# Problem requirements
When a line in the entries contains the word "Display", copy that line in full.

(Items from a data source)

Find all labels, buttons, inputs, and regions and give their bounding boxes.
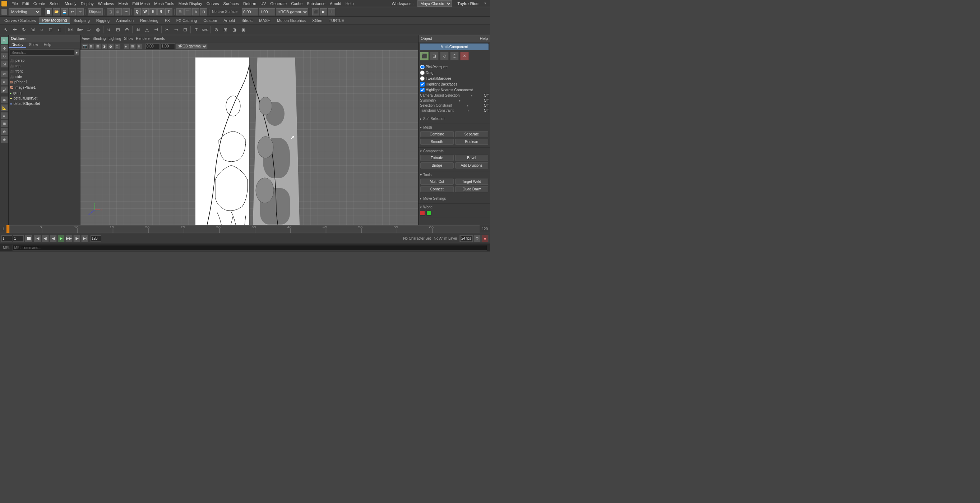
ico-cylinder[interactable]: ⊏ xyxy=(55,25,64,34)
tool-move[interactable]: ✛ xyxy=(1,45,8,52)
vp-menu-shading[interactable]: Shading xyxy=(93,37,106,41)
mode-dropdown[interactable]: Modeling xyxy=(9,8,41,16)
pause-render-btn[interactable]: ⏸ xyxy=(328,8,335,16)
highlight-backfaces-cb[interactable] xyxy=(420,82,425,87)
snap-curve-btn[interactable]: ⌒ xyxy=(184,8,191,16)
open-scene-btn[interactable]: 📂 xyxy=(53,8,60,16)
bevel-btn[interactable]: Bevel xyxy=(455,155,488,161)
paint-sel-btn[interactable]: ✏ xyxy=(123,8,130,16)
undo-btn[interactable]: ↩ xyxy=(68,8,76,16)
ico-mirror[interactable]: ⊣ xyxy=(151,25,160,34)
drag-radio[interactable] xyxy=(420,70,425,75)
ico-xray[interactable]: ⊙ xyxy=(212,25,221,34)
tool-rivet[interactable]: ⊗ xyxy=(1,128,8,135)
tab-poly-modeling[interactable]: Poly Modeling xyxy=(39,17,70,24)
ico-move[interactable]: ✛ xyxy=(10,25,19,34)
add-divisions-btn[interactable]: Add Divisions xyxy=(455,162,488,169)
vp-toggle2[interactable]: ◑ xyxy=(102,43,107,49)
go-end-btn[interactable]: ▶| xyxy=(81,235,88,242)
ico-select[interactable]: ↖ xyxy=(2,25,10,34)
menu-cache[interactable]: Cache xyxy=(289,2,305,6)
transform-e-btn[interactable]: E xyxy=(150,8,157,16)
prev-btn[interactable]: ◀ xyxy=(49,235,57,242)
transform-t-btn[interactable]: T xyxy=(165,8,172,16)
ico-sphere[interactable]: ○ xyxy=(37,25,46,34)
menu-create[interactable]: Create xyxy=(31,2,48,6)
ico-material[interactable]: ◉ xyxy=(239,25,248,34)
vp-toggle3[interactable]: ◕ xyxy=(108,43,114,49)
new-scene-btn[interactable]: 📄 xyxy=(45,8,52,16)
ico-rotate[interactable]: ↻ xyxy=(19,25,28,34)
ico-quad-draw[interactable]: ⊡ xyxy=(181,25,189,34)
menu-uv[interactable]: UV xyxy=(258,2,268,6)
shape-close-icon[interactable]: ✕ xyxy=(460,52,469,60)
tab-rigging[interactable]: Rigging xyxy=(94,18,113,23)
save-scene-btn[interactable]: 💾 xyxy=(61,8,68,16)
smooth-btn[interactable]: Smooth xyxy=(420,138,454,145)
transform-w-btn[interactable]: W xyxy=(142,8,149,16)
menu-mesh[interactable]: Mesh xyxy=(116,2,130,6)
vp-menu-view[interactable]: View xyxy=(82,37,90,41)
connect-btn[interactable]: Connect xyxy=(420,186,454,192)
tab-curves-surfaces[interactable]: Curves / Surfaces xyxy=(2,18,38,23)
vp-grid-btn[interactable]: ⊞ xyxy=(89,43,94,49)
go-start-btn[interactable]: |◀ xyxy=(34,235,41,242)
menu-surfaces[interactable]: Surfaces xyxy=(221,2,241,6)
menu-edit[interactable]: Edit xyxy=(20,2,31,6)
tool-snap[interactable]: ⊕ xyxy=(1,96,8,103)
vp-menu-lighting[interactable]: Lighting xyxy=(108,37,121,41)
outliner-item-imageplane1[interactable]: 🖼 imagePlane1 xyxy=(9,85,80,90)
tweak-radio[interactable] xyxy=(420,76,425,81)
menu-mesh-tools[interactable]: Mesh Tools xyxy=(152,2,176,6)
ico-separate[interactable]: ⊟ xyxy=(113,25,122,34)
autokey-btn[interactable]: ● xyxy=(481,235,488,242)
vp-menu-panels[interactable]: Panels xyxy=(154,37,165,41)
outliner-tab-display[interactable]: Display xyxy=(9,42,26,48)
tweak-marquee-label[interactable]: Tweak/Marquee xyxy=(420,76,451,81)
vp-menu-renderer[interactable]: Renderer xyxy=(136,37,151,41)
prev-frame-btn[interactable]: ◀| xyxy=(42,235,49,242)
outliner-item-persp[interactable]: 🎥 persp xyxy=(9,58,80,63)
tab-fx[interactable]: FX xyxy=(162,18,173,23)
vp-isolate-btn[interactable]: ◈ xyxy=(124,43,129,49)
menu-arnold[interactable]: Arnold xyxy=(328,2,344,6)
multi-cut-btn[interactable]: Multi-Cut xyxy=(420,178,454,185)
pick-marquee-label[interactable]: Pick/Marquee xyxy=(420,65,448,69)
rp-object-tab[interactable]: Object xyxy=(421,36,432,41)
vp-gamma-select[interactable]: sRGB gamma xyxy=(176,43,208,49)
anim-prefs-btn[interactable]: ⚙ xyxy=(474,235,480,242)
ico-bevel[interactable]: Bev xyxy=(75,25,84,34)
ico-shaded[interactable]: ◑ xyxy=(230,25,239,34)
menu-substance[interactable]: Substance xyxy=(305,2,328,6)
vp-xray-btn[interactable]: ⊙ xyxy=(115,43,120,49)
boolean-btn[interactable]: Boolean xyxy=(455,138,488,145)
viewport-canvas[interactable]: 300 ↗ X Y Z xyxy=(81,50,418,225)
outliner-item-objectset[interactable]: ● defaultObjectSet xyxy=(9,101,80,107)
tab-bifrost[interactable]: Bifrost xyxy=(239,18,255,23)
ico-boolean[interactable]: ⊕ xyxy=(123,25,131,34)
tab-rendering[interactable]: Rendering xyxy=(137,18,161,23)
frame-current-input[interactable] xyxy=(13,236,24,242)
tool-measure[interactable]: 📐 xyxy=(1,104,8,111)
shape-plane-icon[interactable]: ⊟ xyxy=(430,52,439,60)
highlight-nearest-label[interactable]: Highlight Nearest Component xyxy=(420,88,473,92)
tool-show-hide[interactable]: 👁 xyxy=(1,70,8,78)
user-dropdown-arrow[interactable]: ▾ xyxy=(482,1,488,6)
menu-generate[interactable]: Generate xyxy=(268,2,289,6)
highlight-nearest-cb[interactable] xyxy=(420,88,425,92)
select-mode-btn[interactable]: ⬚ xyxy=(107,8,114,16)
fps-input[interactable] xyxy=(460,236,473,242)
redo-btn[interactable]: ↪ xyxy=(76,8,84,16)
tab-turtle[interactable]: TURTLE xyxy=(326,18,347,23)
menu-display[interactable]: Display xyxy=(79,2,96,6)
tool-artisan[interactable]: 🖌 xyxy=(1,86,8,94)
ico-svg[interactable]: SVG xyxy=(201,25,210,34)
ico-multicut[interactable]: ✂ xyxy=(163,25,171,34)
ico-cube[interactable]: □ xyxy=(46,25,55,34)
render-btn[interactable]: ⬛ xyxy=(312,8,319,16)
tab-mash[interactable]: MASH xyxy=(256,18,274,23)
menu-file[interactable]: File xyxy=(10,2,20,6)
next-frame-btn[interactable]: |▶ xyxy=(73,235,81,242)
outliner-item-pplane1[interactable]: ⊡ pPlane1 xyxy=(9,80,80,85)
ico-ring[interactable]: ◎ xyxy=(94,25,102,34)
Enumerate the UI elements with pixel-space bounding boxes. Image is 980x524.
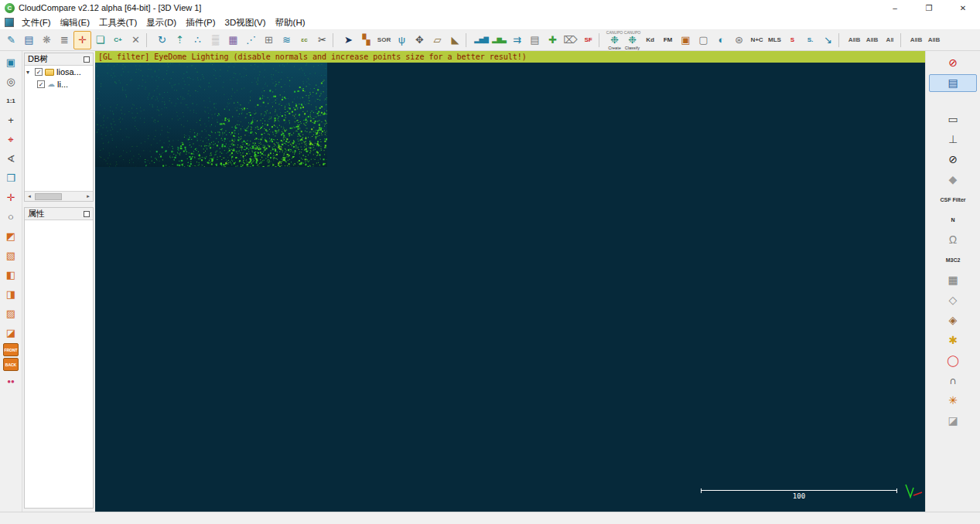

# Written answer
outliner-tab-display[interactable]: Display xyxy=(9,42,26,48)
menu-display[interactable]: Display xyxy=(79,2,96,6)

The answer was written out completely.